*** Given data ***
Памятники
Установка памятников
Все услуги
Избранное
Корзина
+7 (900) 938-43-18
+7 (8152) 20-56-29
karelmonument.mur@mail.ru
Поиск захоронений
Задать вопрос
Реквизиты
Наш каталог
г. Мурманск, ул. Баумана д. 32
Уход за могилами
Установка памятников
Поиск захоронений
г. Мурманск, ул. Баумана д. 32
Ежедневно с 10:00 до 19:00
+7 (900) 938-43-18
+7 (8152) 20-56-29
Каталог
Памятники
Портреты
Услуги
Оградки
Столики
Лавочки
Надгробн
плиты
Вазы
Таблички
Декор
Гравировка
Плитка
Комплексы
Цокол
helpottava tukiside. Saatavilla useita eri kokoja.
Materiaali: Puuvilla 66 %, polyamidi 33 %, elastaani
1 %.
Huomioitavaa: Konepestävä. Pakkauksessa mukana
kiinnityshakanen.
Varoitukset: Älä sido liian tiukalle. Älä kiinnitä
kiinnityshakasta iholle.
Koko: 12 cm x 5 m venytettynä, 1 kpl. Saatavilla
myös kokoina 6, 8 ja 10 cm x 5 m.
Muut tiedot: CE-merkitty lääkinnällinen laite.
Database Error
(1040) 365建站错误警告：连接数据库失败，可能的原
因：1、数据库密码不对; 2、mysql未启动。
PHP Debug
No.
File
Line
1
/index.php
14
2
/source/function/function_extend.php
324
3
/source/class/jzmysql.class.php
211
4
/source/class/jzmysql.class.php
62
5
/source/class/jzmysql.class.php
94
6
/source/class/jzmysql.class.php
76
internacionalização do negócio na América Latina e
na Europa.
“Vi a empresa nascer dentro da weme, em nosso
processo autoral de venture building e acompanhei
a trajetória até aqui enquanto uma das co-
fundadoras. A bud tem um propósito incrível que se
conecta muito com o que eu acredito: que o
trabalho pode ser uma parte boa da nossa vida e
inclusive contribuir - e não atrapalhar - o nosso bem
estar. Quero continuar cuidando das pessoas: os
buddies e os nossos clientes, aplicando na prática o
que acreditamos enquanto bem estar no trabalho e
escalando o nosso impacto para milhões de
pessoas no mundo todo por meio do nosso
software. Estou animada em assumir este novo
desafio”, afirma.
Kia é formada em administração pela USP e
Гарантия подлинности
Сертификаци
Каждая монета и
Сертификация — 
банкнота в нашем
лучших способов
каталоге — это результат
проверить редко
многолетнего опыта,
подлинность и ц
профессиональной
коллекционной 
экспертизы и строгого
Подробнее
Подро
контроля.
***
* [Exercise prompt]: The only acceptable answer is the full set of entries, repeated exactly.

* [Expected output]:
Памятники
Установка памятников
Все услуги
Избранное
Корзина
+7 (900) 938-43-18
+7 (8152) 20-56-29
karelmonument.mur@mail.ru
Поиск захоронений
Задать вопрос
Реквизиты
Наш каталог
г. Мурманск, ул. Баумана д. 32
Уход за могилами
Установка памятников
Поиск захоронений
г. Мурманск, ул. Баумана д. 32
Ежедневно с 10:00 до 19:00
+7 (900) 938-43-18
+7 (8152) 20-56-29
Каталог
Памятники
Портреты
Услуги
Оградки
Столики
Лавочки
Надгробн
плиты
Вазы
Таблички
Декор
Гравировка
Плитка
Комплексы
Цокол
helpottava tukiside. Saatavilla useita eri kokoja.
Materiaali: Puuvilla 66 %, polyamidi 33 %, elastaani
1 %.
Huomioitavaa: Konepestävä. Pakkauksessa mukana
kiinnityshakanen.
Varoitukset: Älä sido liian tiukalle. Älä kiinnitä
kiinnityshakasta iholle.
Koko: 12 cm x 5 m venytettynä, 1 kpl. Saatavilla
myös kokoina 6, 8 ja 10 cm x 5 m.
Muut tiedot: CE-merkitty lääkinnällinen laite.
Database Error
(1040) 365建站错误警告：连接数据库失败，可能的原
因：1、数据库密码不对; 2、mysql未启动。
PHP Debug
No.
File
Line
1
/index.php
14
2
/source/function/function_extend.php
324
3
/source/class/jzmysql.class.php
211
4
/source/class/jzmysql.class.php
62
5
/source/class/jzmysql.class.php
94
6
/source/class/jzmysql.class.php
76
internacionalização do negócio na América Latina e
na Europa.
“Vi a empresa nascer dentro da weme, em nosso
processo autoral de venture building e acompanhei
a trajetória até aqui enquanto uma das co-
fundadoras. A bud tem um propósito incrível que se
conecta muito com o que eu acredito: que o
trabalho pode ser uma parte boa da nossa vida e
inclusive contribuir - e não atrapalhar - o nosso bem
estar. Quero continuar cuidando das pessoas: os
buddies e os nossos clientes, aplicando na prática o
que acreditamos enquanto bem estar no trabalho e
escalando o nosso impacto para milhões de
pessoas no mundo todo por meio do nosso
software. Estou animada em assumir este novo
desafio”, afirma.
Kia é formada em administração pela USP e
Гарантия подлинности
Сертификаци
Каждая монета и
Сертификация — 
банкнота в нашем
лучших способов
каталоге — это результат
проверить редко
многолетнего опыта,
подлинность и ц
профессиональной
коллекционной 
экспертизы и строгого
Подробнее
Подро
контроля.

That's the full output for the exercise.